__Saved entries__
'''
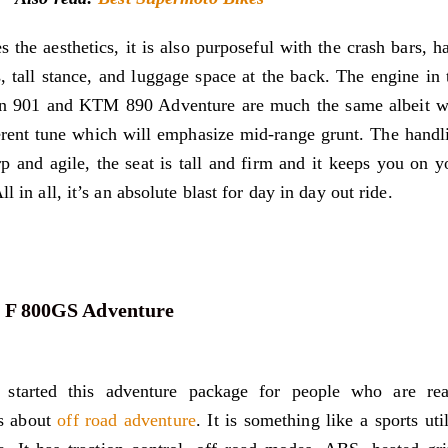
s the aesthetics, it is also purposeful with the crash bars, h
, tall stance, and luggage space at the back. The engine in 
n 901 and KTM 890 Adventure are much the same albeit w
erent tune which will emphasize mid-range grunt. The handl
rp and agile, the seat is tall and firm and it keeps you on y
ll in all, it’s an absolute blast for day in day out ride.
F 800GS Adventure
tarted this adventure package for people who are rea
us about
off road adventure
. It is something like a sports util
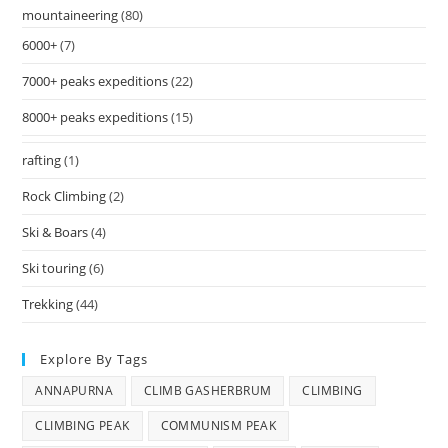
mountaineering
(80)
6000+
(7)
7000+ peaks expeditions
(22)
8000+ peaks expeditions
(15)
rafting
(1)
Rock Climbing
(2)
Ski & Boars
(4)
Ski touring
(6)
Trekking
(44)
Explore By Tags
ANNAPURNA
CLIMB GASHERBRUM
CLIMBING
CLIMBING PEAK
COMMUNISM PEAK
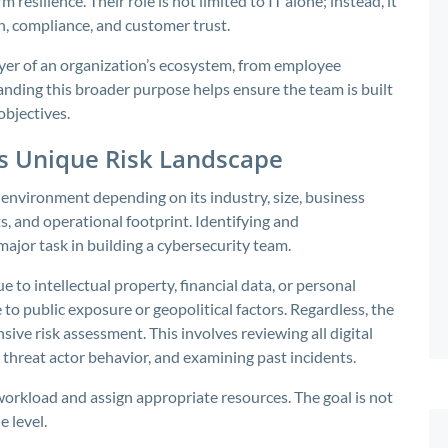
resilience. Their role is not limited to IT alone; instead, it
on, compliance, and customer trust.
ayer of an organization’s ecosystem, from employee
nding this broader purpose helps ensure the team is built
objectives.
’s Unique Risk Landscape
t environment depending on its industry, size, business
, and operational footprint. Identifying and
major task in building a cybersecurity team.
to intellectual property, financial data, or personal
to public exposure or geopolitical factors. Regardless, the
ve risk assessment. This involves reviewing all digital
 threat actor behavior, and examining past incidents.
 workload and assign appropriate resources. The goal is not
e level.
'''
Retype the records above, but only those lines that fall between the line containing "resilience. Their role" and the line containing "ve risk assessment.", with both of those lines included, exactly as written.

__Result of this exercise__
resilience. Their role is not limited to IT alone; instead, it
on, compliance, and customer trust.
ayer of an organization’s ecosystem, from employee
nding this broader purpose helps ensure the team is built
objectives.
’s Unique Risk Landscape
t environment depending on its industry, size, business
, and operational footprint. Identifying and
major task in building a cybersecurity team.
to intellectual property, financial data, or personal
to public exposure or geopolitical factors. Regardless, the
ve risk assessment. This involves reviewing all digital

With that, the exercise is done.